Dutoprol Side Effects

Generic Name: hydrochlorothiazide / metoprolol

Note: This page contains information about the side effects of hydrochlorothiazide / metoprolol. Some of the dosage forms included on this document may not apply to the brand name Dutoprol.

Not all side effects for Dutoprol may be reported. You should always consult a doctor or healthcare professional for medical advice. Side effects can be reported to the FDA here.

For the Consumer

Applies to hydrochlorothiazide / metoprolol: oral tablet

In addition to its needed effects, some unwanted effects may be caused by hydrochlorothiazide / metoprolol. In the event that any of these side effects do occur, they may require medical attention.

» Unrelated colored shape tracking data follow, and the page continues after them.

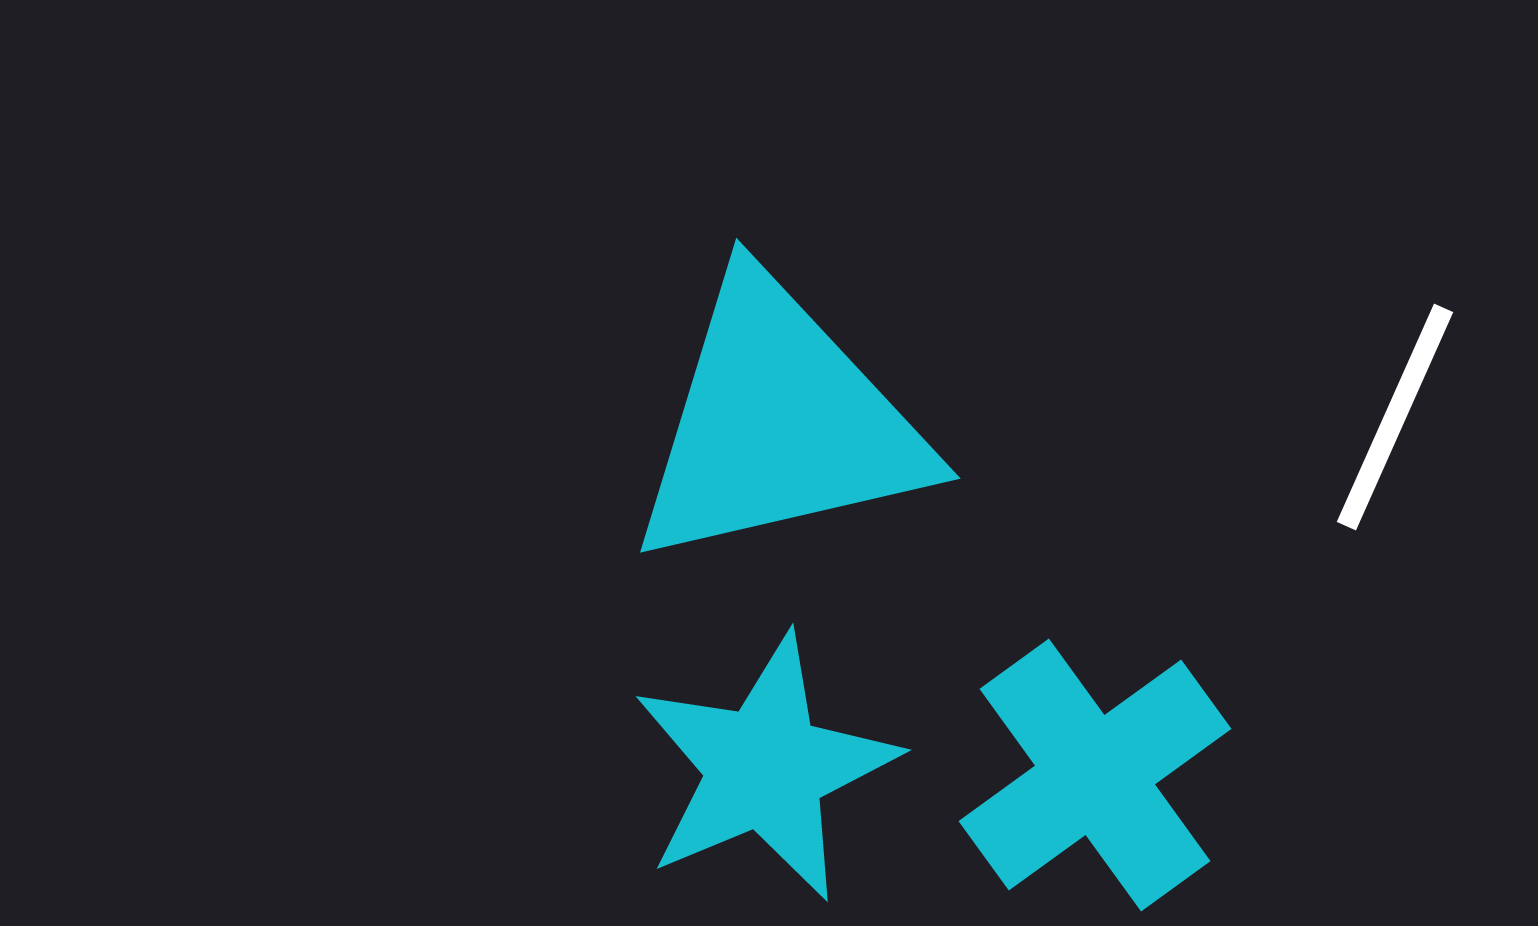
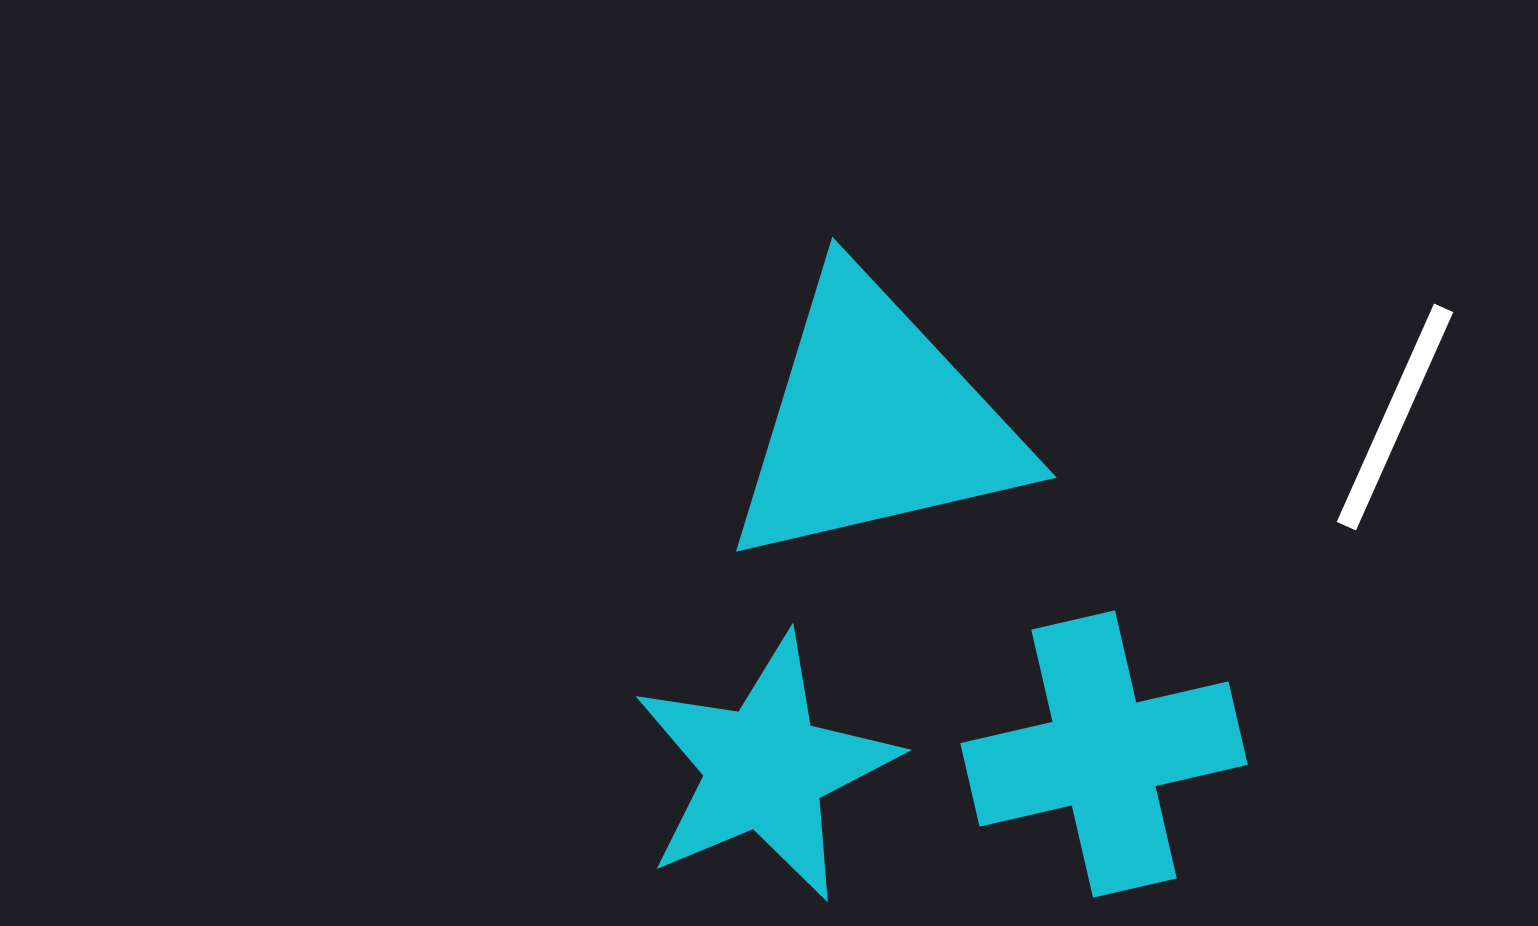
cyan triangle: moved 96 px right, 1 px up
cyan cross: moved 9 px right, 21 px up; rotated 23 degrees clockwise
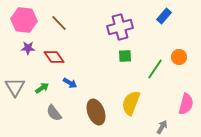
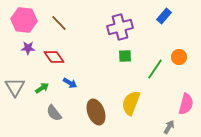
gray arrow: moved 7 px right
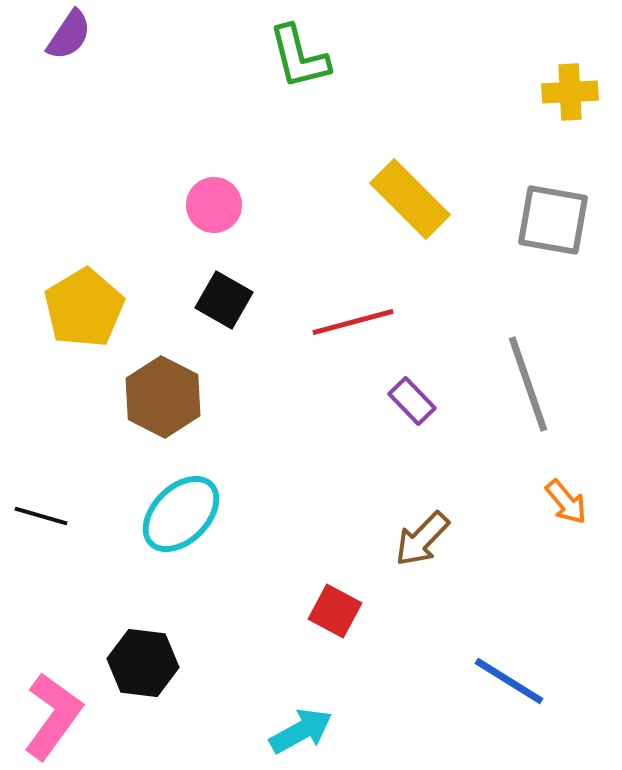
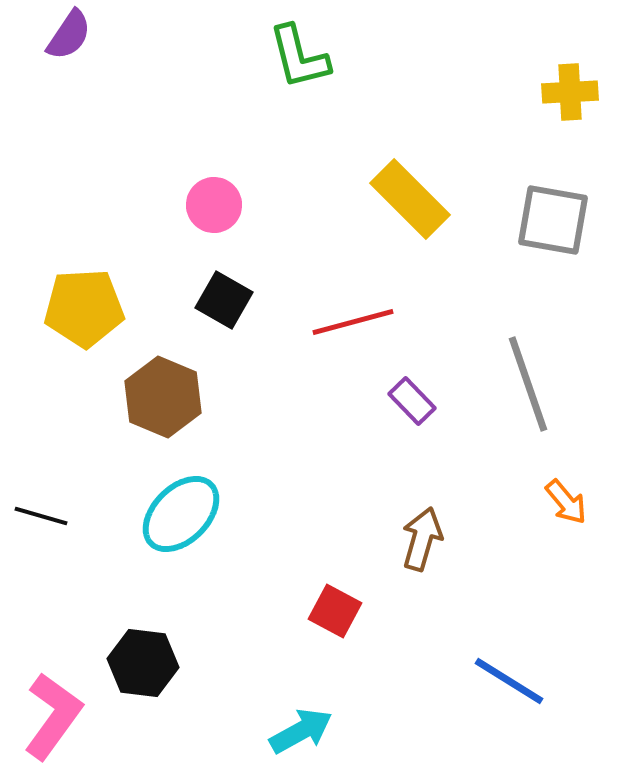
yellow pentagon: rotated 28 degrees clockwise
brown hexagon: rotated 4 degrees counterclockwise
brown arrow: rotated 152 degrees clockwise
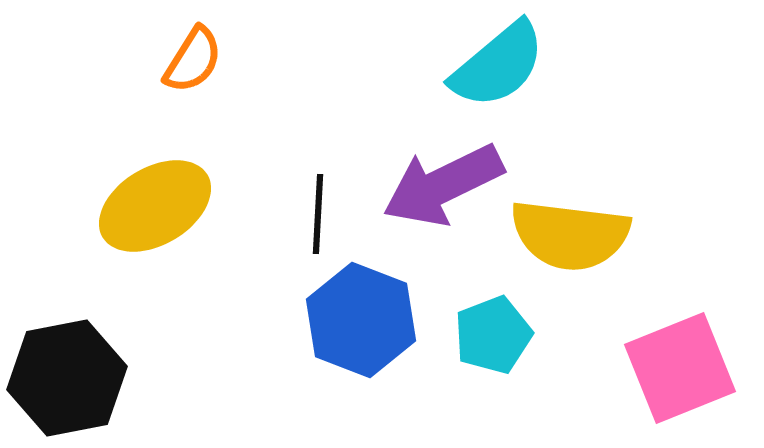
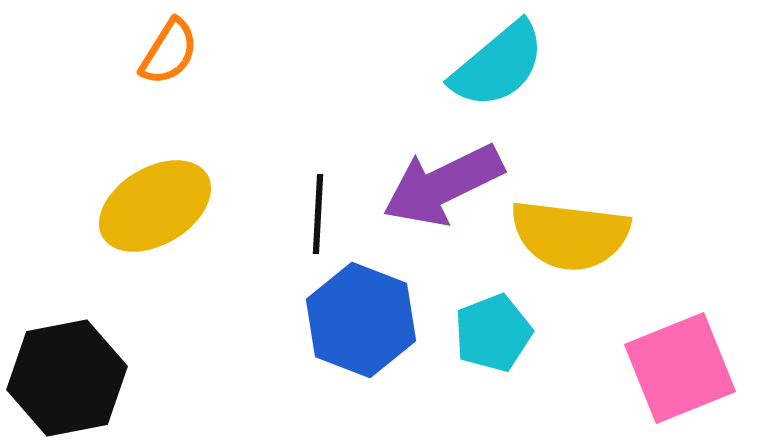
orange semicircle: moved 24 px left, 8 px up
cyan pentagon: moved 2 px up
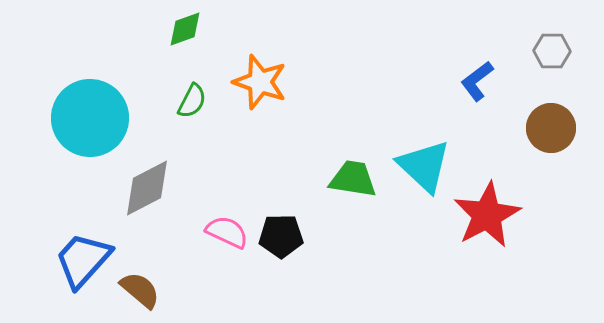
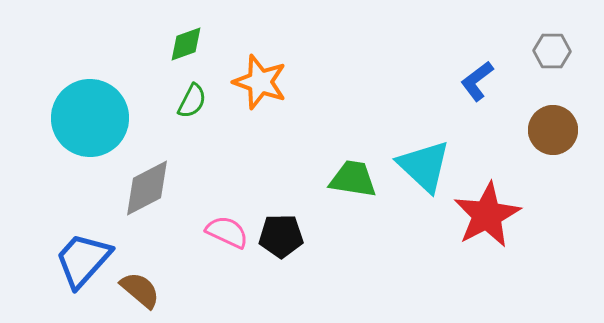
green diamond: moved 1 px right, 15 px down
brown circle: moved 2 px right, 2 px down
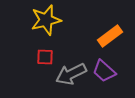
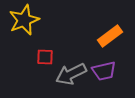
yellow star: moved 22 px left; rotated 8 degrees counterclockwise
purple trapezoid: rotated 55 degrees counterclockwise
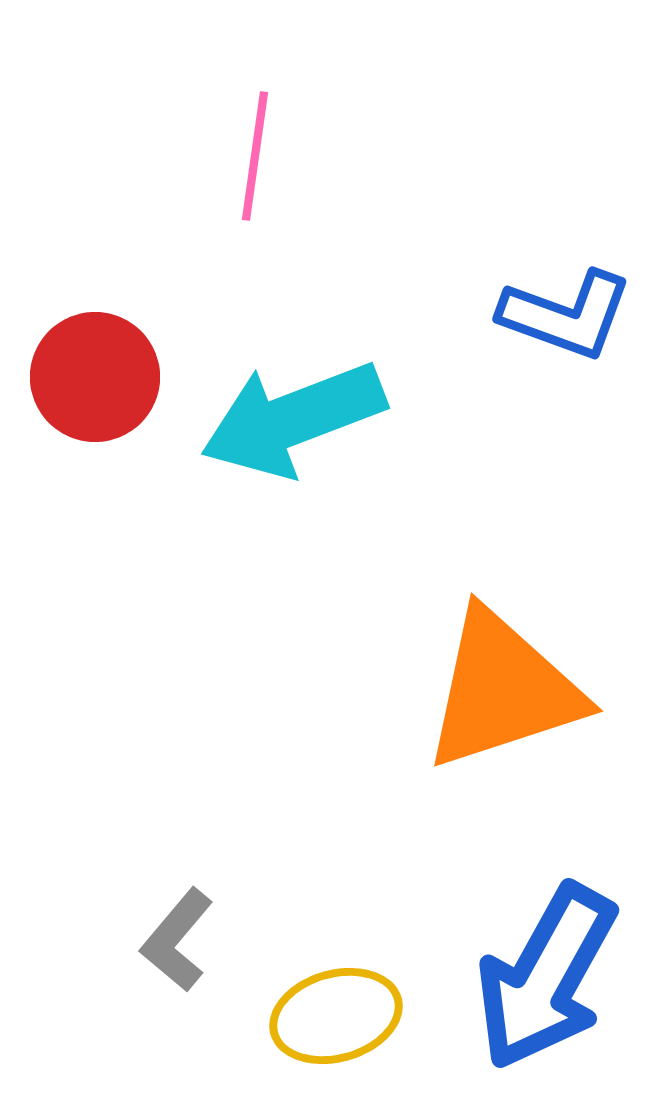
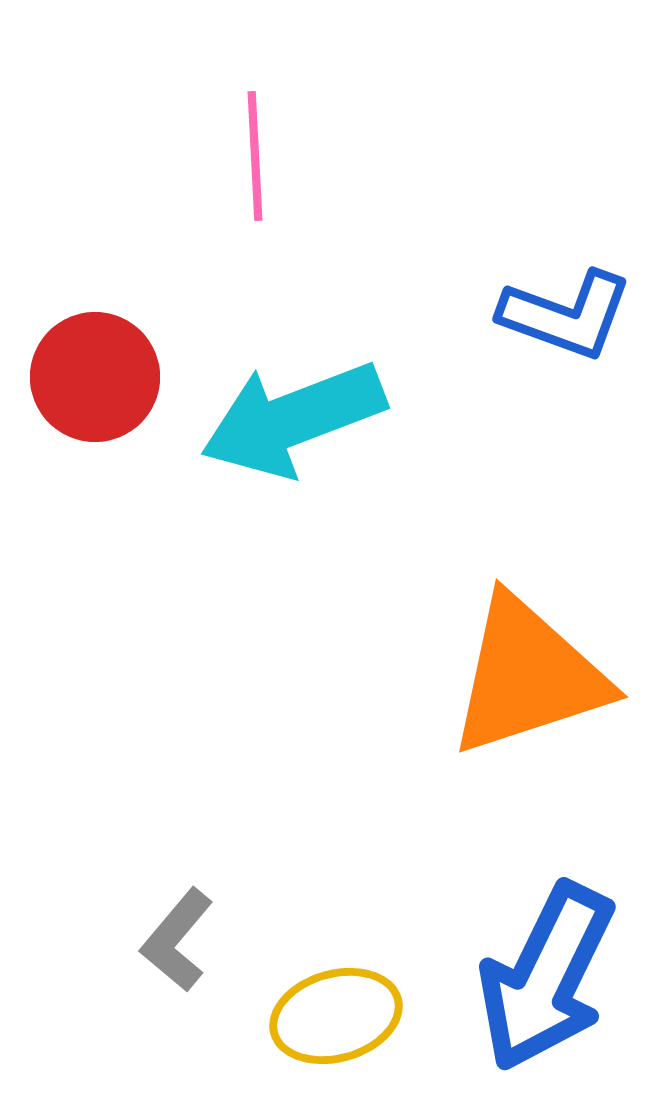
pink line: rotated 11 degrees counterclockwise
orange triangle: moved 25 px right, 14 px up
blue arrow: rotated 3 degrees counterclockwise
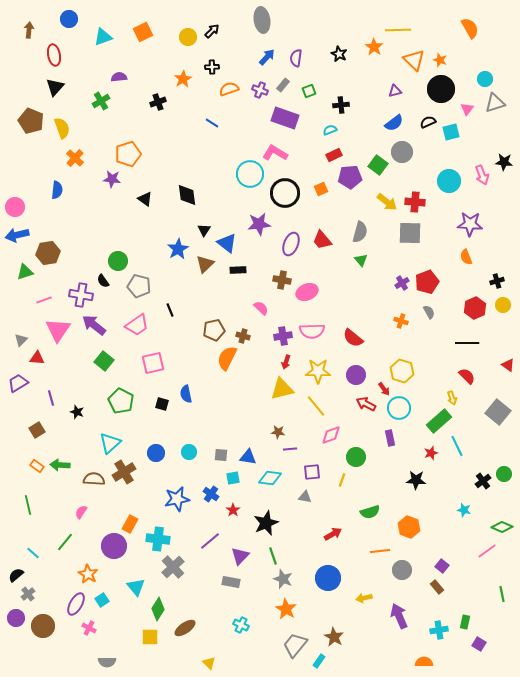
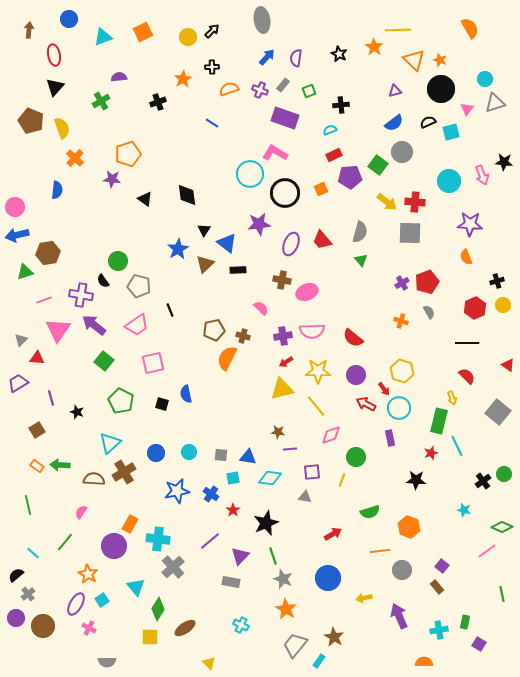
red arrow at (286, 362): rotated 40 degrees clockwise
green rectangle at (439, 421): rotated 35 degrees counterclockwise
blue star at (177, 499): moved 8 px up
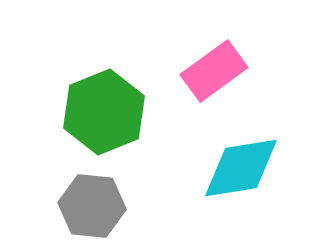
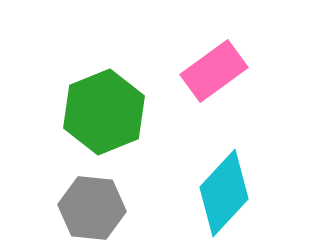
cyan diamond: moved 17 px left, 25 px down; rotated 38 degrees counterclockwise
gray hexagon: moved 2 px down
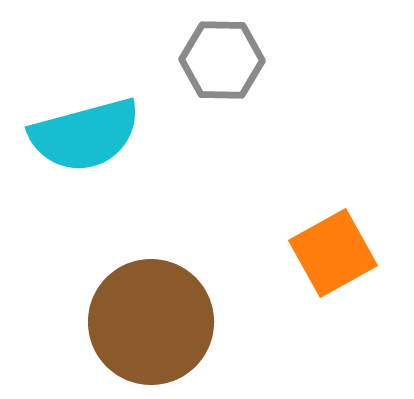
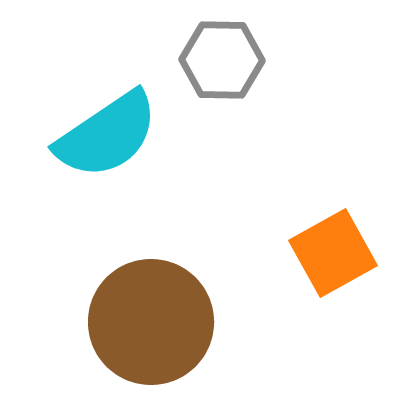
cyan semicircle: moved 22 px right; rotated 19 degrees counterclockwise
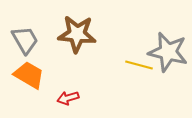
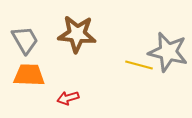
orange trapezoid: rotated 28 degrees counterclockwise
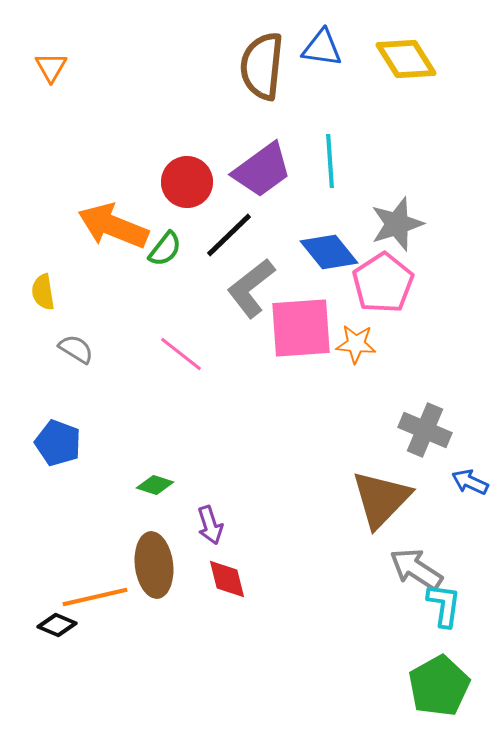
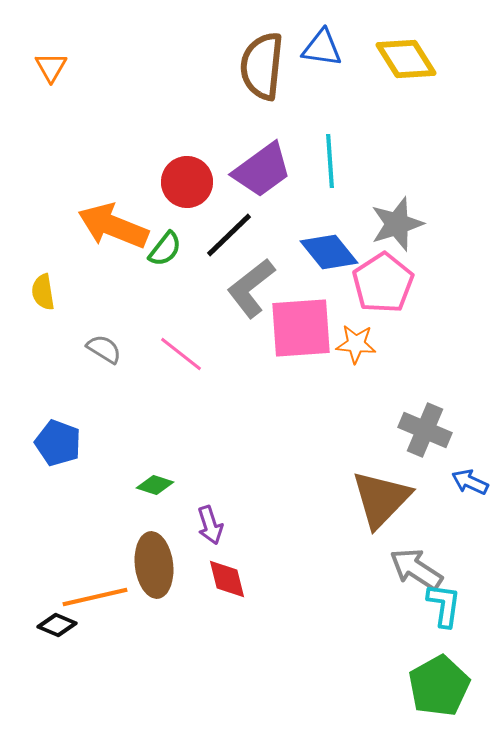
gray semicircle: moved 28 px right
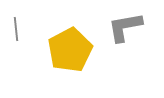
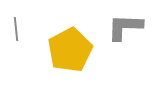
gray L-shape: rotated 12 degrees clockwise
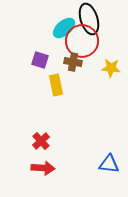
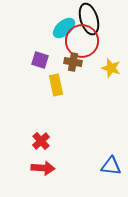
yellow star: rotated 12 degrees clockwise
blue triangle: moved 2 px right, 2 px down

You should check with your doctor immediately if any of these side effects occur when taking hydrochlorothiazide / metoprolol:

More common
  • Chest pain or discomfort
  • convulsions
  • decreased urine
  • dry mouth
  • increased thirst
  • lightheadedness, dizziness, or fainting
  • loss of appetite
  • mood changes
  • muscle pain or cramps
  • nausea or vomiting
  • numbness or tingling in the hands, feet, or lips
  • shortness of breath
  • slow or irregular heartbeat
  • unusual tiredness or weakness
Less common
  • Ankle, knee, or great toe joint pain
  • decreased ability to exercise
  • difficult or labored breathing
  • joint stiffness or swelling
  • lower back or side pain
  • swelling of the face, fingers, feet, or lower legs
  • tightness in the chest
  • wheezing

If any of the following symptoms of overdose occur while taking hydrochlorothiazide / metoprolol, get emergency help immediately:

Symptoms of overdose
  • Blurred vision
  • burning, crawling, itching, numbness, prickling, "pins and needles", or tingling feelings
  • chemical imbalance in the blood
  • cold, clammy skin
  • coma
  • confusion
  • cough
  • difficulty with breathing
  • dilated neck veins
  • dizziness, faintness, or lightheadedness when getting up suddenly from a lying or sitting position
  • drowsiness
  • extreme fatigue
  • fast or pounding heartbeat or pulse
  • frequent urination
  • headache
  • increased volume of pale, dilute urine
  • irregular breathing
  • irritability
  • mood changes
  • noisy breathing
  • not able to pass urine
  • pain or aching in the lower legs
  • pain or weakness in the hands or feet
  • seizures
  • sweating
  • trembling
  • unconsciousness
  • very drowsy or sleepy
  • weak pulse
  • weakness and heaviness of the legs
  • weight gain

Some of the side effects that can occur with hydrochlorothiazide / metoprolol may not need medical attention. As your body adjusts to the medicine during treatment these side effects may go away. Your health care professional may also be able to tell you about ways to reduce or prevent some of these side effects. If any of the following side effects continue, are bothersome or if you have any questions about them, check with your health care professional:

More common
  • Chills
  • diarrhea
  • feeling of constant movement of self or surroundings
  • fever
  • general feeling of discomfort or illness
  • muscle aches
  • nightmares
  • runny nose
  • sensation of spinning
  • shivering
  • sleepiness
  • sore throat
  • trouble sleeping
  • unusual drowsiness, dullness, or feeling of sluggishness
Less common
  • Continuing ringing or buzzing or other unexplained noise in the ears
  • decreased interest in sexual intercourse
  • difficulty having a bowel movement (stool)
  • earache
  • hearing loss
  • inability to have or keep an erection
  • loss in sexual ability, desire, drive, or performance
  • pinpoint red or purple spots on the skin
  • weight loss

For Healthcare Professionals

Applies to hydrochlorothiazide / metoprolol: oral tablet, oral tablet extended release


Cardiovascular side effects associated with metoprolol reported in 3% of patients have included bradycardia and dyspnea. AV heart block, syncope, chest pain, hypotension, cold extremities, palpitations, peripheral edema, coronary artery spasm, congestive heart failure, and arterial insufficiency (usually of the Raynaud type) have been reported in 1% of patients. Very rarely, gangrene has been reported in patients with severe preexisting peripheral circulatory disorders.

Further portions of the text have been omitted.